A Libelu foi dissolvida em 1982, após sucessivas crises, disputas e rachas internos. Parte de seus integrantes ingressou no Partido dos Trabalhadores (PT), onde se subdividiram em duas correntes: "O Trabalho", organizada em torno da liderança de Markus Sokol, e "Articulação", que apoiava o "novo sindicalismo" e orbitava a liderança de Luiz Inácio Lula da Silva. A lista de petistas oriundos da Libelu inclui, além de Markus Sokol e do renegado Antonio Palocci, Luiz Gushiken, Luis Favre e Sérgio Rosa. Acadêmicos ligados à Libelu também ocuparam importantes cargos durante as gestões do PT no governo federal, tais como Glauco Arbix, Edmundo Machado de Oliveira e Eugenio Bucci. Em 1992, um grupo de militantes egressos da Libelu foi expulso do PT junto com a corrente trotskista "Causa Operária". Outros egressos da Libelu filiados ao PT posteriormente migrariam para o PSOL.

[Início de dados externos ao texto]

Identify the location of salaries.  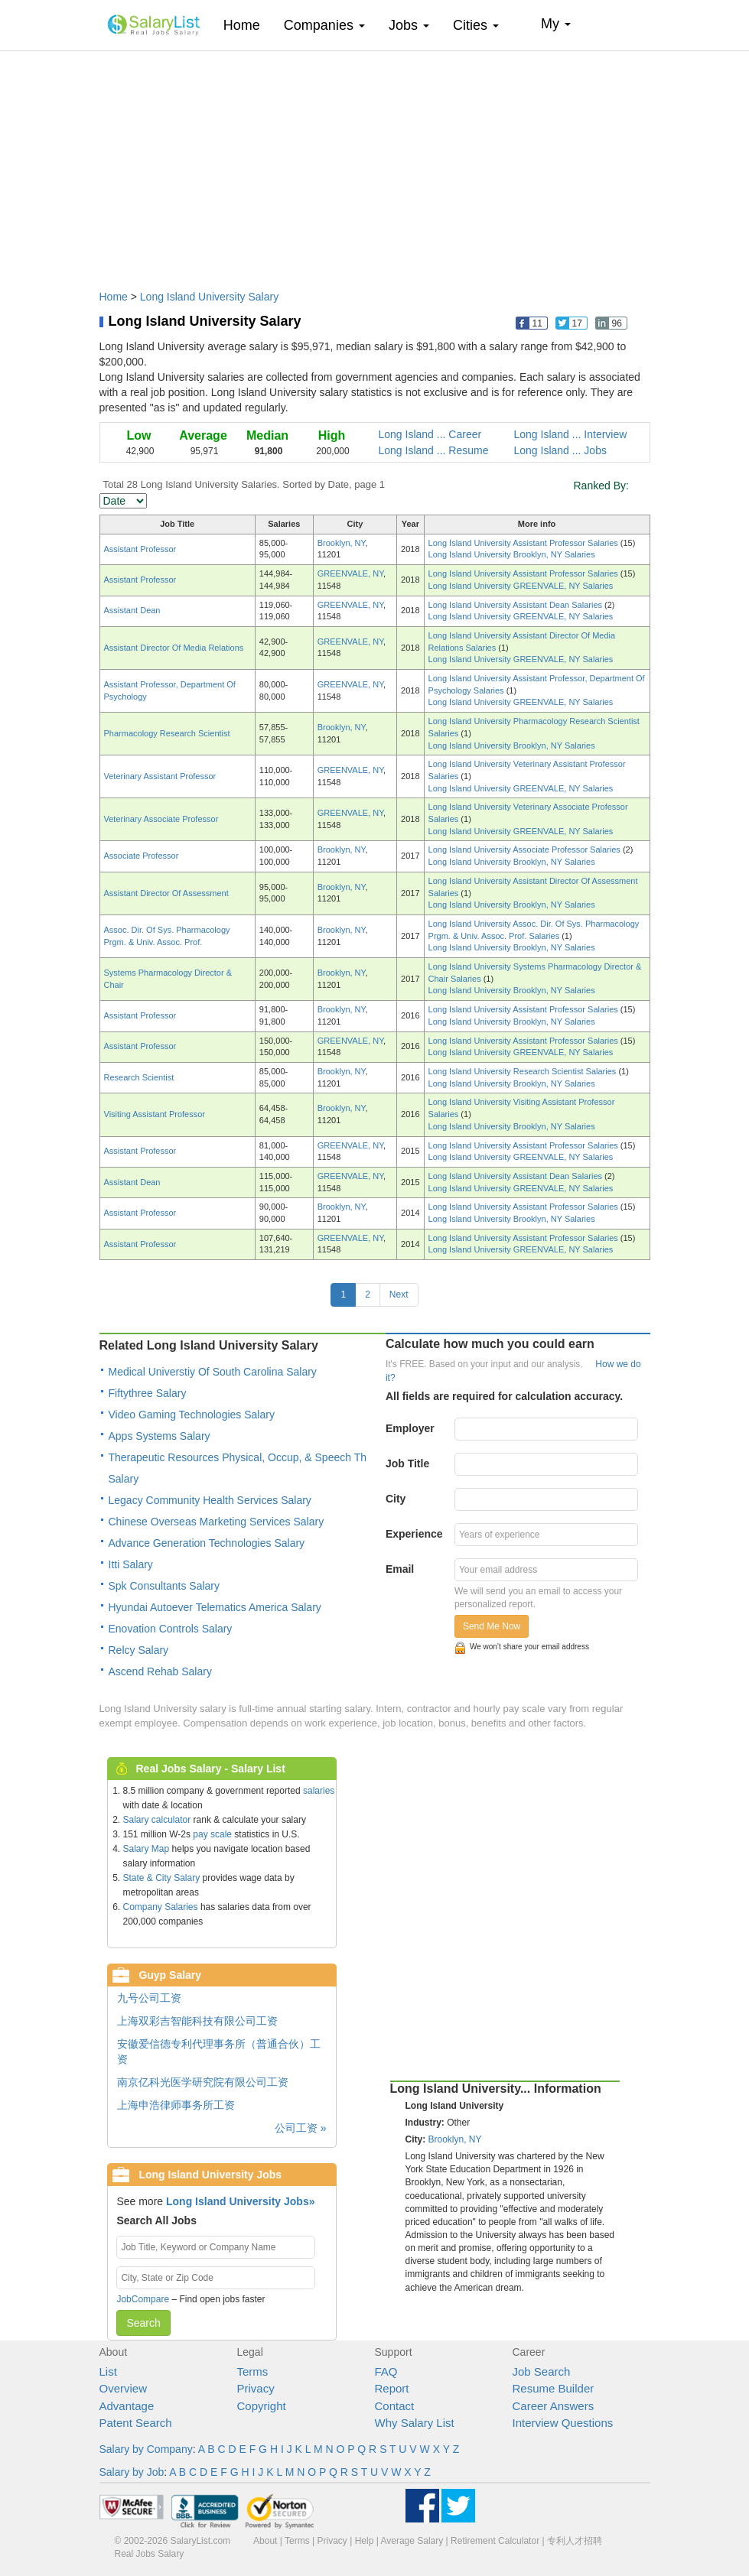 (318, 1790).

A maioria dos antigos membros da Libelu, entretanto, abandonou a militância política de esquerda e substituiu a retórica revolucionária pela acomodação ao status de pequena burguesia. Muitos se tornaram profissionais bem sucedidos da arte, da arquitetura e da gastronomia - Rodrigo Naves, Anne Marie Sumner e Josimar Melo, por exemplo. Outros tantos se destacaram na mídia e na imprensa, como jornalistas, colunistas ou chefes de redação de veículos como Folha de S. Paulo, Veja e Globo, tais como Paulo Moreira Leite, Mário Sérgio Conti, Renata Rangel e Ricardo Melo. E há ainda um numeroso grupo de ex-trotskistas da Libelu que, curiosamente, se tornaram expoentes do liberalismo, do conservadorismo ou até mesmo do discurso reacionário. É o caso de Eduardo Giannetti, Reinaldo Azevedo e Demétrio Magnoli, entre outros.